Ali Alkhatib: Wrapped Bar Charts inspired by W.E.B. Du Bois

It’s April 2020. There’s a pandemic sweeping across the world, and many of us are basically locked in our homes reading the news and consuming visualized data about infection rates, mortality rates, charts telling us what trajectories we’re on in comparison to other countries around the world, and trying to make sense of the magnitude of the trouble we’re all bracing ourselves for. One of the pernicious, kind of evergreen problems in HCI - or more accurately in data visualization - is how to communicate really out-of-scale data in a way that doesn’t totally lose the person trying to grok what’s going on. That’s sort of the whole point of data viz, after all, isn’t it? So this paper - “Du Bois Wrapped Bar Chart: Visualizing Categorical Data with Disproportionate Values” by Alireza Karduni, Ryan Wesslen, Isaac Cho, and Wenwen Dou - was really timely; this paper offers a historically inspired data visualization tool that (at least in some situations) helps people juxtapose bits of data with wildly different values in a way that doesn’t totally lose all meaning.

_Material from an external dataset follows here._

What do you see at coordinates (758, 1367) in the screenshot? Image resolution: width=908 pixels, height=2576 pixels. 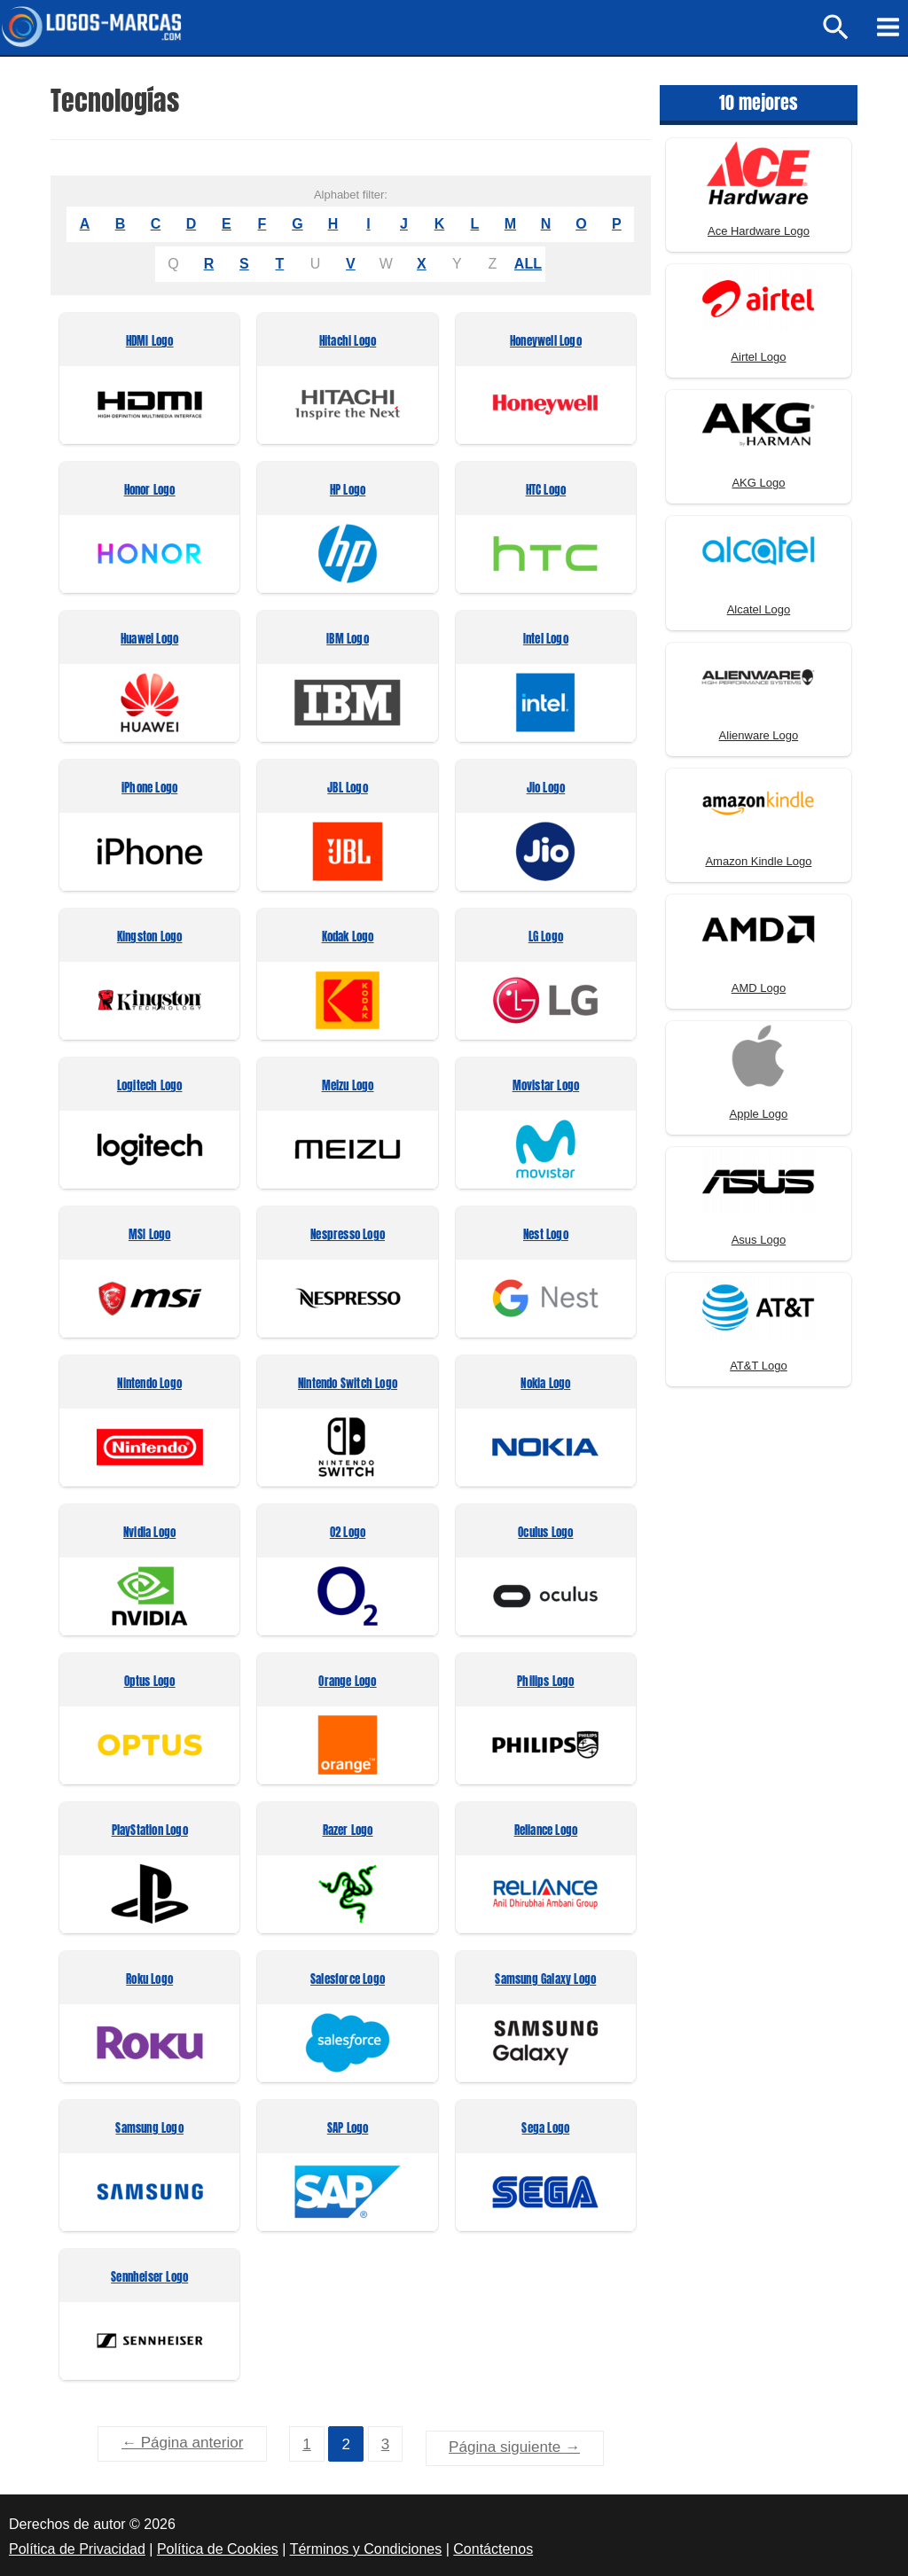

Data Viz work scratches an old intellectual itch and I tend to enjoy fundamentally simple, but insightful, attempts to expand the language we use to convey things visually (on some level, haven’t we been doing that since the first cave paintings?) This paper had a few of the keywords that really intrigued me - one being that representing categorical data is kind of fraught because sometimes comparing them is problematic, so you have to be careful about how and when you represent them together.

But the more salient bit is that disproportionate values part. This is really hard, and particularly relevant these days with the pandemic making its way through our communities at alarming rate. Kenneth Chang wrote about this for The New York Times here, but the basic idea is that we need better ways to represent orders-of-magnitude differences in values in a different way from linearly, because it totally eclipses the smaller values to represent the larger ones. There are issues with log scale, though; Nate Silver talks about one of them - that it compresses some information at formative stages, for instance. He outlines other issues in other tweets, but the point is this isn’t one of those things for which there’s a clear “right” answer.

Anyway, the debate about log scale isn’t the central point I want to make here.

Another part of this paper that piqued my interest was the inspiration they took from old historical data visualization created by W.E.B. Du Bois. The basic idea is to digitize this format where you wrap a bar chart. It’s a neat trick that evokes something familiar (everyone’s seen a bar chart) to convey something hard to get (disproportionate values). From their paper, figure 3:

Top: Standard bar chart. Middle: Wrapped bar chart at full length. Bottom: Wrapped bar chart at half length. Color choices for the bars and background are adopted from Du Bois’ work

As I was reading the paper, I found myself thinking about the idea of drawing a tally - you draw four lines and then you draw a diagonal across them to represent five. It gives you a shorthand so you can scan the chunks of “four lines with a diagonal” and say “okay, those are fives”. We have reasons for preferring base 5 in that context (or base 20 in others), but for things that scale the way they were evaluating, I got the sense that they had to be more responsive to what the situation calls for (or arbitrary, if you’re not feeling charitable) with regard to the scale - that is, at what level things wrap. I think this is what caused issues for participants who - it seems - were stuck sitting there counting how many wraps there were when the wraps happened too often. But maybe you could do something like a weave (horizontal wraps along with vertical) to sort of convey denseness or magnitude or something. I dunno. I’m not a data viz person lol.

The results don’t shock me - Karduni et al found it was great in some contexts and in some ways, but frustrated people in some contexts in other ways. In my mind, a tool that has an opinion about where it doesn’t belong is at least on the right track, so it’ll be interesting to look for disparate values and opportunities to use this tool if the situation fits. If someone wants to adapt a covid-19 data visualization to use wrapped bars, let me know - I’d love to see and share it.